**Problem**
Your answer should contain only the lines from the top of the data below down through the one with "Upgrade your Subaru", transcribed exactly and without pictures; please include nothing more.

Page images and extracted text:
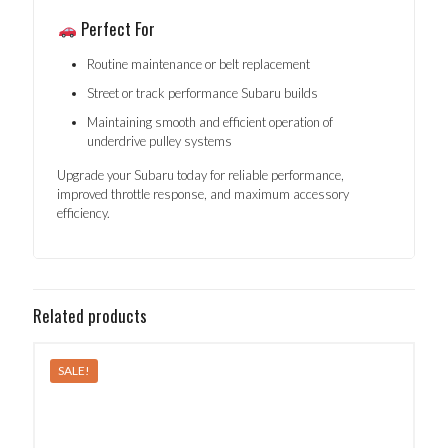
Perfect For
Routine maintenance or belt replacement
Street or track performance Subaru builds
Maintaining smooth and efficient operation of
underdrive pulley systems
Upgrade your Subaru today for reliable performance,
improved throttle response, and maximum accessory
efficiency.
Related products
SALE!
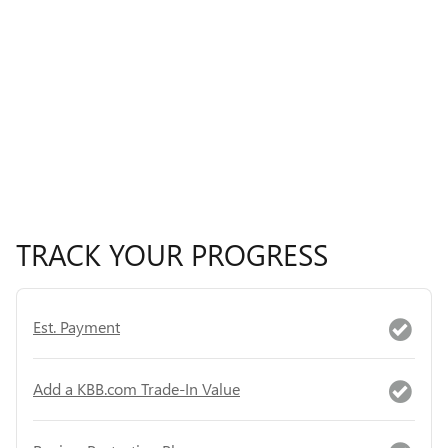
TRACK YOUR PROGRESS
Est. Payment
Add a KBB.com Trade-In Value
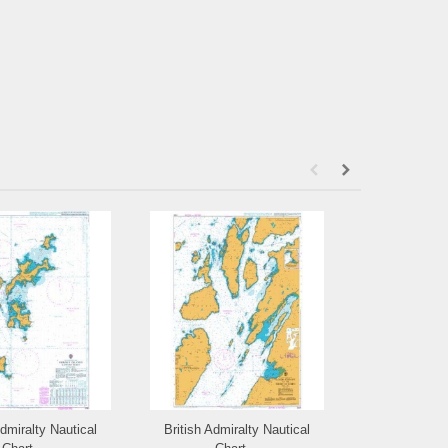
Admiralty Nautical
British Admiralty Nautical
British Admi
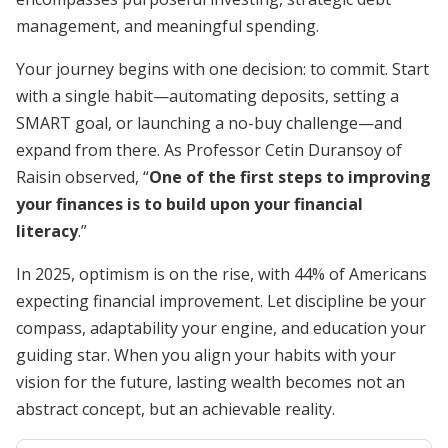
management, and meaningful spending.
Your journey begins with one decision: to commit. Start
with a single habit—automating deposits, setting a
SMART goal, or launching a no-buy challenge—and
expand from there. As Professor Cetin Duransoy of
Raisin observed, “
One of the first steps to improving
your finances is to build upon your financial
literacy
.”
In 2025, optimism is on the rise, with 44% of Americans
expecting financial improvement. Let discipline be your
compass, adaptability your engine, and education your
guiding star. When you align your habits with your
vision for the future, lasting wealth becomes not an
abstract concept, but an achievable reality.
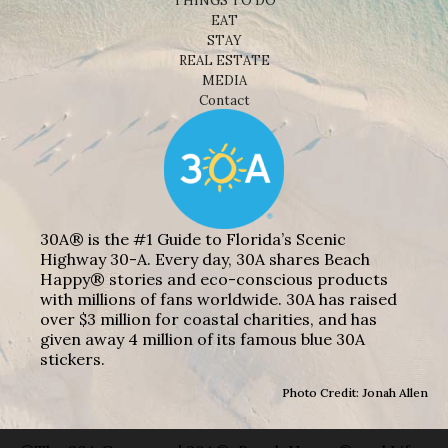
THINGS TO DO
EAT
STAY
REAL ESTATE
MEDIA
Contact
30A® is the #1 Guide to Florida’s Scenic
Highway 30-A. Every day, 30A shares Beach
Happy® stories and eco-conscious products
with millions of fans worldwide. 30A has raised
over $3 million for coastal charities, and has
given away 4 million of its famous blue 30A
stickers.
Photo Credit: Jonah Allen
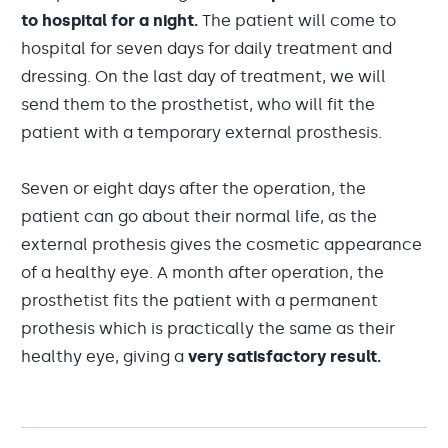
to hospital for a night.
The patient will come to
hospital for seven days for daily treatment and
dressing. On the last day of treatment, we will
send them to the prosthetist, who will fit the
patient with a temporary external prosthesis.
Seven or eight days after the operation, the
patient can go about their normal life, as the
external prothesis gives the cosmetic appearance
of a healthy eye. A month after operation, the
prosthetist fits the patient with a permanent
prothesis which is practically the same as their
healthy eye, giving a
very satisfactory result.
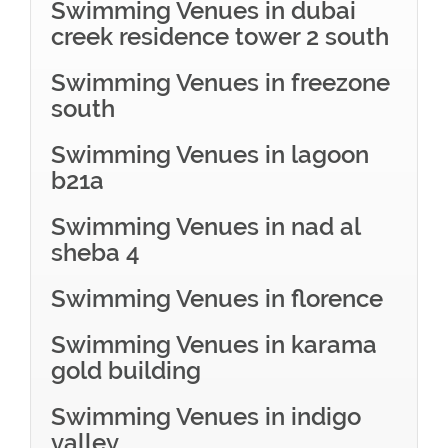
Swimming Venues in dubai
creek residence tower 2 south
Swimming Venues in freezone
south
Swimming Venues in lagoon
b21a
Swimming Venues in nad al
sheba 4
Swimming Venues in florence
Swimming Venues in karama
gold building
Swimming Venues in indigo
valley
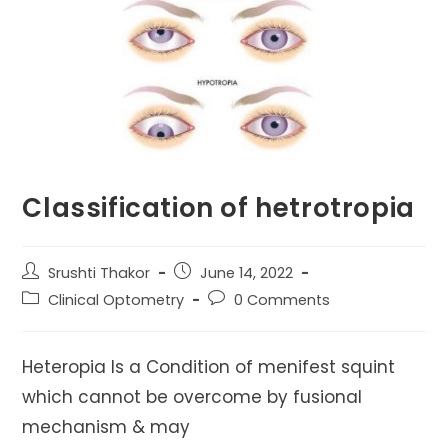
Classification of hetrotropia
Post
Post
Srushti Thakor
June 14, 2022
author:
published:
Post
Post
Clinical Optometry
0 Comments
category:
comments:
Heteropia Is a Condition of menifest squint
which cannot be overcome by fusional
mechanism & may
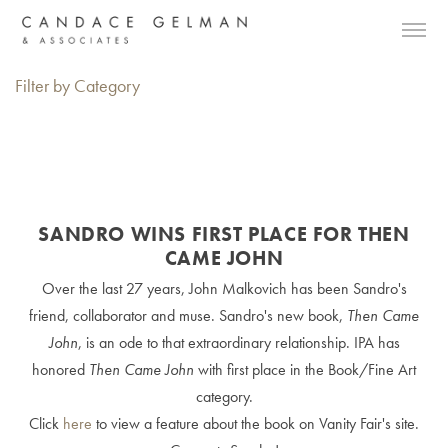
Filter by Category
SANDRO WINS FIRST PLACE FOR THEN
CAME JOHN
Over the last 27 years, John Malkovich has been Sandro's
friend, collaborator and muse. Sandro's new book,
Then Came
John
, is an ode to that extraordinary relationship. IPA has
honored
Then Came John
with first place in the Book/Fine Art
category.
Click
here
to view a feature about the book on Vanity Fair's site.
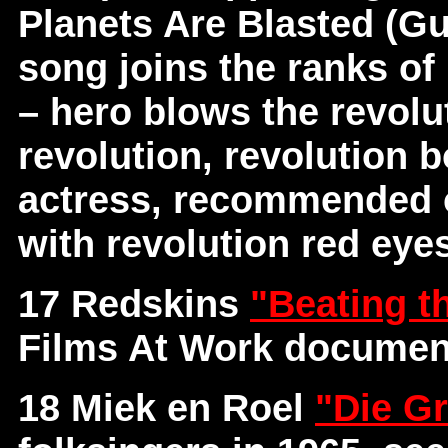
Planets Are Blasted (Gu
song joins the ranks of 
– hero blows the revolut
revolution, revolution b
actress, recommended o
with revolution red eye
17 Redskins
"Beating t
Films At Work documen
18 Miek en Roel
"Die Gr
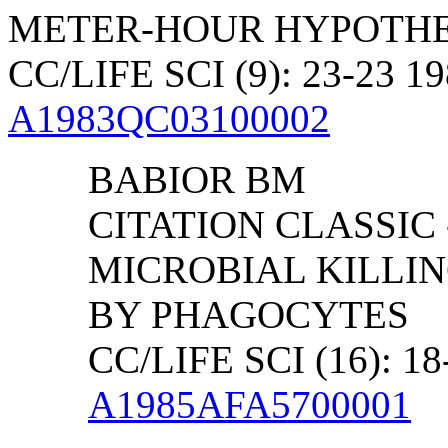
METER-HOUR HYPOTHE
CC/LIFE SCI (9): 23-23 1
A1983QC03100002
BABIOR BM
CITATION CLASSIC
MICROBIAL KILLI
BY PHAGOCYTES
CC/LIFE SCI (16): 18
A1985AFA5700001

**Problem solution**
Perfect For
Routine maintenance or belt replacement
Street or track performance Subaru builds
Maintaining smooth and efficient operation of
underdrive pulley systems
Upgrade your Subaru today for reliable performance,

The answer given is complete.